Memristor, the emerging analog memory capable of storing and processing information (via simple ‘compute-by-physics’) on the same device, is now actively pursued by computing giants like IBM, HPE, Intel, Huawei, and TSMC. Memristors have recently been used to physically implement the fully connected layers of neural networks, demonstrating great energy/area efficiency by overcoming the von-Neumann bottleneck with processing-in-memory. However, state-of-the-art neural networks are almost exclusively benefited by the weight-sharing technique, for instance, the convolutional neural network (CNN). It has not yet been demonstrated whether memristors, with intrinsic stochasticity and imperfect device yield, could meet the stringent requirements of the spatial and even spatiotemporal shared weight networks, which, if works, could combine the architectural advantage of weight sharing with the energy/area efficiency boost of the processing-in-memory.

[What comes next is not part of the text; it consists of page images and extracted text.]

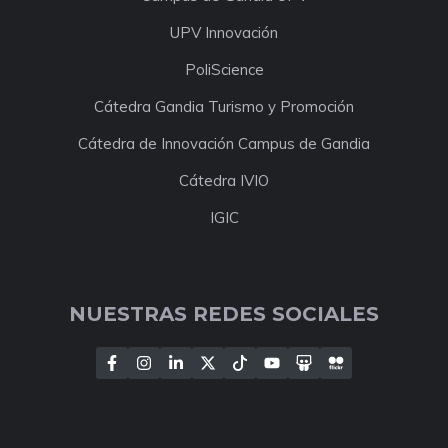
UPV Innovación
PoliScience
Cátedra Gandia Turismo y Promoción
Cátedra de Innovación Campus de Gandia
Cátedra IVIO
IGIC
NUESTRAS REDES SOCIALES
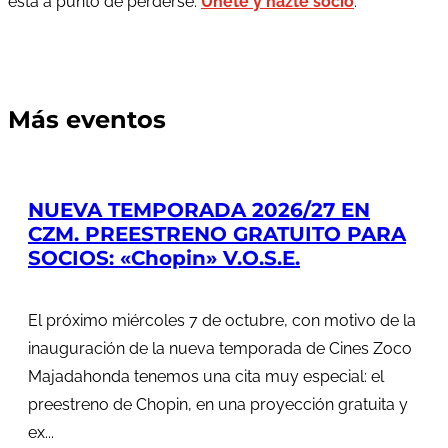
está a punto de perderse.
Únete y hazte socio
.
Más eventos
NUEVA TEMPORADA 2026/27 EN
CZM. PREESTRENO GRATUITO PARA
SOCIOS: «Chopin» V.O.S.E.
El próximo miércoles 7 de octubre, con motivo de la
inauguración de la nueva temporada de Cines Zoco
Majadahonda tenemos una cita muy especial: el
preestreno de Chopin, en una proyección gratuita y
ex...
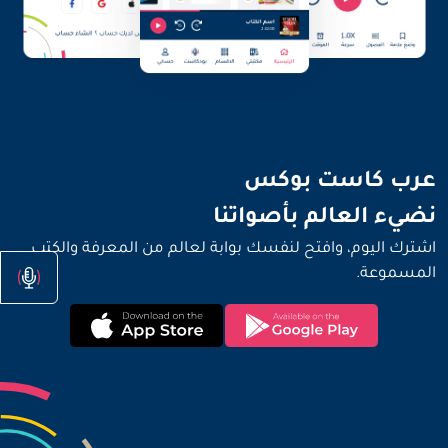
نضيء العالم بأصواتنا
عرب كاست بوكس
نضيء العالم بأصواتنا
اشترك اليوم، وافتح لنفسك بوابة لعالم من المعرفة والكتب
المسموعة.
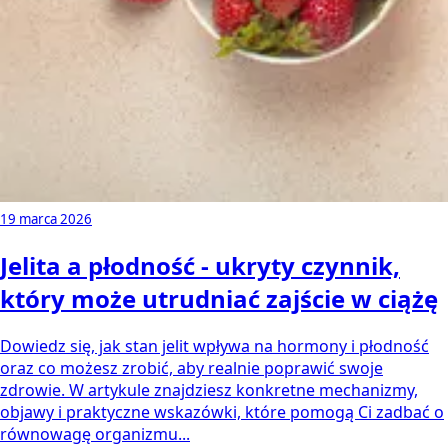
19 marca 2026
Jelita a płodność - ukryty czynnik,
który może utrudniać zajście w ciążę
Dowiedz się, jak stan jelit wpływa na hormony i płodność
oraz co możesz zrobić, aby realnie poprawić swoje
zdrowie. W artykule znajdziesz konkretne mechanizmy,
objawy i praktyczne wskazówki, które pomogą Ci zadbać o
równowagę organizmu...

In this work, researchers from UMass Amherst, Hewlett Packard Labs, Syracuse University, Air Force Research Labs, Binghamton University, Tsinghua University, and Texas A&M University teamed up to implement the first in situ training of the convolutional neural network on a 128 × 64 1-transistor-1-memristor (1T1R) array. It was shown that the network could withstand the intrinsic hardware nonidealities with a simple dense mapping of convolution kernels to the memristor crossbar. The in situ trained memristor-based CNN correctly classified 92.13% of the MNIST hand-written digits using ~1000 weights, only a quarter of those of a fully connected memristor neural network with similar performance, thanks to the spatial weight sharing. In addition, we demonstrated the advantages of the weight sharing could be further extended by cascading the convolutional kernels in a recurrent convolutional long short-term memory (ConvLSTM) network. This first demonstration of memristor-based neural network with intrinsic spatiotemporal weight sharing was trained to classify a synthetic MNIST-sequence dataset with just 850 weights.

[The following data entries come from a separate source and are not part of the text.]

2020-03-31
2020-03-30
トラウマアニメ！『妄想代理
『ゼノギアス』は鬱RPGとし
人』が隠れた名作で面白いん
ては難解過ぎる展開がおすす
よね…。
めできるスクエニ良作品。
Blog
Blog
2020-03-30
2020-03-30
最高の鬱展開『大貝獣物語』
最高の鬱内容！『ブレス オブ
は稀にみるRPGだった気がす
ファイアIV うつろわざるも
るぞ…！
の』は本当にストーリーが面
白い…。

The experimental demonstration of memristor-powered CNN and ConvLSTM networks represents an important milestone of analog computing technology. It suggests the hybrid analog-digital system is not just an emerging technology in lab, but with promising potential to be deployed in the near future to accelerate real-world machine learning tasks, particularly edge applications. Technically, the memristor based CNN and ConvLSTM have verified the advantages of the weight sharing and the processing-in-memory could be simultaneously garnered in the presence of hardware non-idealities, enabled by the robust in situ training method.